James Hoban had to rebuild the building in accordance with the original project, and by 1817 construction was already finished. So the White House we know today is very similar, but not original. The building was built in the style of early classicism or, as it is sometimes said, in the style of palladianism. The principles of strict symmetry are inherited from ancient Greece. Historians point out the similarity of the White House with Leinster House in Dublin, where parliament is now sitting. Perhaps this is not surprising, because the architect Hoban had Irish roots. The original sand color of the building during the restructuring was replaced by white, it was then that the residence of the president and got its famous name. But officially, only Theodore Roosevelt, the 26th President of the United States, began to call his home the White House.

Building forever

At various times some other parts were attached to the White House. For example, in the 1820s, southern and northern porticoes were added. At the very beginning of the 20th century, the presidential residence was no longer able to accommodate all the people living in it, so it was decided to increase the number of rooms. Due to this, the White House got hold of the West and the small East wing. In the form in which we know it today, the Eastern Wing was built only in 1942. In 1929, the residents of the White House again became fire victims: the fire destroyed almost all the rooms on the first and second floors.

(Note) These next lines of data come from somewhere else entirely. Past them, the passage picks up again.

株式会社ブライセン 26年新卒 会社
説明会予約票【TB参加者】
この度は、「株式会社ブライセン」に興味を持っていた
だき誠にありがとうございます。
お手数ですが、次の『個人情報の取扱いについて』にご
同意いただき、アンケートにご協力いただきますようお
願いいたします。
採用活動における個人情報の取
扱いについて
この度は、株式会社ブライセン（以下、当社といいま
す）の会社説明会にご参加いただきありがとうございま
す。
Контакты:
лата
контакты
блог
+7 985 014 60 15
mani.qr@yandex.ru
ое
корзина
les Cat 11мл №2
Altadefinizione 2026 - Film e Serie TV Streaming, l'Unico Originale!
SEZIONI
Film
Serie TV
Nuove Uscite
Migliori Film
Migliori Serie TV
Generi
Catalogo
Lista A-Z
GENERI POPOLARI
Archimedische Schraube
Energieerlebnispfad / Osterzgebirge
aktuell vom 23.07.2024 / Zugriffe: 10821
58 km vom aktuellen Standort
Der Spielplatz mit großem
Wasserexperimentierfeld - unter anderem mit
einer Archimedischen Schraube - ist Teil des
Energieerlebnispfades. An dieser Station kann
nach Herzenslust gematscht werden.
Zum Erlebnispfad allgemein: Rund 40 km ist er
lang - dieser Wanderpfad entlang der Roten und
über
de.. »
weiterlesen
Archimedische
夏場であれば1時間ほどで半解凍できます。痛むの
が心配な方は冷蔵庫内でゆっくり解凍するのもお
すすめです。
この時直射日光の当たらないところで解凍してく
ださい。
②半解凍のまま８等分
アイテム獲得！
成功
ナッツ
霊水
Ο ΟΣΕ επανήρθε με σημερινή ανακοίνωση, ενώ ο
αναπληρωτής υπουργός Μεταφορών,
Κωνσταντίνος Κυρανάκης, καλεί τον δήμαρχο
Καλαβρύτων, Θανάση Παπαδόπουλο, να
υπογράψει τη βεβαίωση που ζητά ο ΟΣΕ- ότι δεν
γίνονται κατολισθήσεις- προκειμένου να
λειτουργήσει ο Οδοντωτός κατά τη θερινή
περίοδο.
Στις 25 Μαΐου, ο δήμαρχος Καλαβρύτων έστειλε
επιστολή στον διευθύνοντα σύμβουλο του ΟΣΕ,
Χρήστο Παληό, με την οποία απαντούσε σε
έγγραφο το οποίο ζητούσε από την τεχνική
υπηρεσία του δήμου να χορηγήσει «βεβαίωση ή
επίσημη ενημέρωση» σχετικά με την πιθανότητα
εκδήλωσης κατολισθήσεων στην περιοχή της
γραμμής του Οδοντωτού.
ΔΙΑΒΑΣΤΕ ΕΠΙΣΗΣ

Originally the white house was sand colored

Reconstruction of the White House under Truman

Many innovations have appeared in the presidential house during the reign of Franklin Roosevelt, who has been confined to a wheelchair since the 1920s. Ramps were equipped throughout the White House, and an indoor warm pool was built right on the territory so that the president could undergo medical procedures. In 1948, Harry Truman decided to equip his home with a special two-storey basement, which he used as a headquarters for operational guidance of military actions. The same basement saved the White House from complete destruction when it turned out a little later that the wooden beams on which the building rested were rotten and were about to collapse.

Rooms of all colors of the rainbow

The White House is quite simple. On the first floor of the building are the Card Room (this is where Franklin Roosevelt worked with cards), the Hall of Diplomatic receptions, the Gilded Room and the Chinese Room. The latter contains a unique collection of works of Chinese art. The floor above is the State Dining Room, Red, Blue and Green Halls, Family Dining Room and East Hall. By the way, the latter is the largest room in the mansion. The world-famous Oval Office, where the president spends his working time, is located in the West Wing. The third floor of the building is often called “family”, since it is there that the rooms of the president’s family are located.

Next to the White House is a garden named after Jacqueline Kennedy.

Inauguration of President Obama in the Blue Hall

Work for the First Lady

It’s hard to imagine the White House without the First Lady. The wives of the presidents significantly influenced the appearance and atmosphere of the residence. For example, the wife of the 23rd president, Benjamin Harrison, Caroline began collecting a collection for the Chinese Room.

The famous Jacqueline Kennedy thought over the interior for each room in the tradition of the Victorian era, decorated the house with antique furniture. The White House even adjoins the garden, named after Jacqueline.

John Kennedy and Jacqueline Kennedy in the Yellow Oval Room

Richard Nixon's wife Pat bought about 600 antique objects for the mansion. It can be said that almost every presidential family contributes something new to the look of the building. All changes must be agreed with the Special Committee for the Preservation of the White House, which is headed by the First Lady.

Watch the video: An inside look at the vice president's residence (January 2020).